Risultato n.2: parlare di temi politici è molto più efficace che parlare di personalità
Lo studio rivela un’altra evidenza importante: discutere di programmi politici, dati e proposte concrete convince gli elettori molto più di una conversazione incentrata sui tratti personali dei candidati. Ciò significa che la forza persuasiva dell’IA risiede nella capacità di articolare argomentazioni razionali, basate su contenuti politici e su questioni che l’elettore percepisce come rilevanti per il proprio voto.
Risultato n.3: gli effetti durano nel tempo
La ricerca mostra che l’effetto persuasivo non si limita al momento immediatamente successivo alla conversazione. Più di un terzo del cambiamento nelle preferenze registrato subito dopo il dialogo con l’IA rimane stabile anche a distanza di oltre un mese. Questo livello di persistenza, rapportato a interazioni della durata di pochi minuti, rappresenta una potenziale trasformazione nel modo in cui la politica potrà influenzare gli elettori.
Risultato n.4: le IA pro-candidati di destra producono più errori e informazioni inaccurate
Uno dei risultati più delicati e potenzialmente controversi riguarda la precisione delle informazioni fornite dai chatbot. L’analisi interna mostra infatti un pattern ricorrente: i chatbot programmati per sostenere candidati di destra producono un numero maggiore di affermazioni inaccurate rispetto a quelli programmati per sostenere candidati di sinistra. Gli autori sottolineano che non si tratta di una distorsione dovuta a valutazioni di parte: le verifiche delle affermazioni sono state validate da gruppi politicamente bilanciati. La tendenza sembra riflettere uno schema presente nella più ampia circolazione di informazioni politiche online.
Risultato n.5: l’uso dei fatti è la chiave della persuasione
In due esperimenti ulteriori condotti in Canada e Polonia, i ricercatori hanno sperimentato cosa accade quando si vieta all’IA di usare dati, statistiche e riferimenti fattuali. Il risultato è stato un crollo drastico della capacità persuasiva. In Canada, impedire l’uso di fatti riduce l’efficacia di oltre la metà; in Polonia, la riduzione arriva al 78%. Ciò dimostra che l’IA non convince attraverso tecniche manipolatorie sottili, ma attraverso l’offerta di argomentazioni strutturate e logiche, spesso più curate e coerenti di quelle tipicamente fornite da interlocutori umani.

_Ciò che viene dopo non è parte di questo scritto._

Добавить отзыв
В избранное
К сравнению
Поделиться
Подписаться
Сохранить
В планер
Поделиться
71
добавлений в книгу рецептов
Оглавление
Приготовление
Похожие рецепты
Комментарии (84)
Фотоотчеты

Risultato n.6: in alcuni casi i chatbot sono più efficaci della propaganda tradizionale
Il confronto tra l’efficacia dei chatbot e quella della comunicazione politica tradizionale è sorprendente. Gli autori riportano che i dialoghi dell’IA erano significativamente più persuasivi rispetto a quelli tradizionali, soprattutto nei contesti canadesi e polacchi, dove gli effetti osservati sono quasi tre volte maggiori rispetto a quelli registrati negli Stati Uniti. Questo suggerisce che la propaganda politica del futuro potrebbe essere più individuale, più interattiva e soprattutto più efficace.

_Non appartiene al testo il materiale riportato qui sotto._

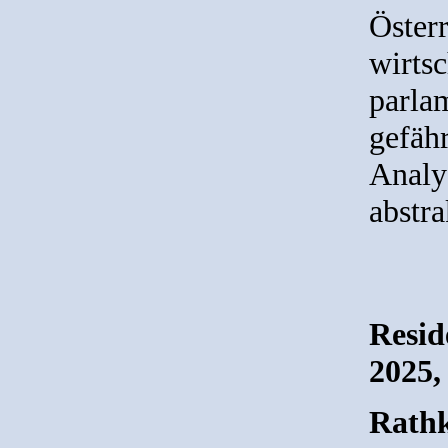
Österr
wirtsc
parla
gefähr
Analys
abstra
Resid
2025,
Rathk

Democrazia e IA: rischi, scenari e responsabilità
Lo studio si conclude con un campanello d’allarme per le democrazie moderne. Secondo gli autori, l’IA avrà “un ruolo importante nelle elezioni future, con potenzialmente profonde conseguenze per la democrazia”. Rimane incerto quanto questi effetti possano manifestarsi nel mondo reale, dove le persone non sono necessariamente consapevoli di essere bersaglio di persuasione. Tuttavia, la combinazione tra personalizzazione, velocità di generazione dei contenuti e capacità di fornire argomentazioni convincenti rende l’IA uno strumento che i partiti politici non potranno ignorare.
Il lavoro di Rand e dei suoi colleghi dimostra che la persuasione politica sta entrando in una nuova fase. Non si tratta più di spot televisivi, slogan emotivi o campagne mirate sui social, ma di conversazioni personalizzate, costruite su misura e capaci di influenzare opinioni anche consolidate. Le istituzioni dovranno ora interrogarsi su come regolamentare questo nuovo potere comunicativo senza bloccare l’innovazione tecnologica.